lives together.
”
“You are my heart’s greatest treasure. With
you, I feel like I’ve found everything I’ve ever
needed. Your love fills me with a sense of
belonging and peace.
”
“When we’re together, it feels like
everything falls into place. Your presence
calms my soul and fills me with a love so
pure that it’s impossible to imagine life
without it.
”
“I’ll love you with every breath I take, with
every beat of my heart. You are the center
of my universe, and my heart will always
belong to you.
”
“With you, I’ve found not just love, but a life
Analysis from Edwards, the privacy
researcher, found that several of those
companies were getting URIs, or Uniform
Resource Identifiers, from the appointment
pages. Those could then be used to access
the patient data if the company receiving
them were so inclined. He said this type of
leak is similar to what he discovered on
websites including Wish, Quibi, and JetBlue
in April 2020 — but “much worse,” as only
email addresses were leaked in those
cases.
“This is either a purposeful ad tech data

...

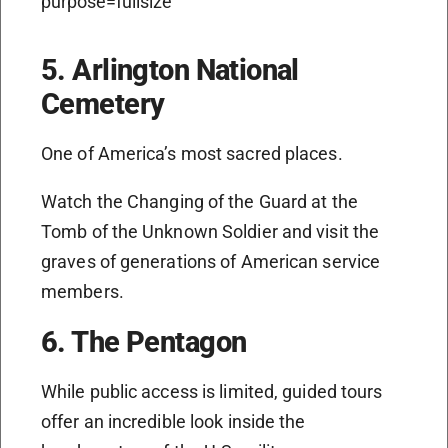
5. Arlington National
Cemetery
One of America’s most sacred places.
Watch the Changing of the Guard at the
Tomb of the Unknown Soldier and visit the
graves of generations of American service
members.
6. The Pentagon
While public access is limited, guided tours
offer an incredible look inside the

...

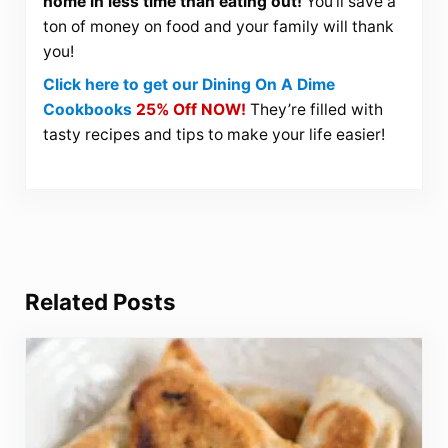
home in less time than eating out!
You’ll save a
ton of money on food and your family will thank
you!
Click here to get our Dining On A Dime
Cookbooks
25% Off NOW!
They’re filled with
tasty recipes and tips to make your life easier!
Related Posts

### TASK REQUIREMENTS
In the records above, how many lines contain the word "data"? State only the number.

### WRITTEN SOLUTION
2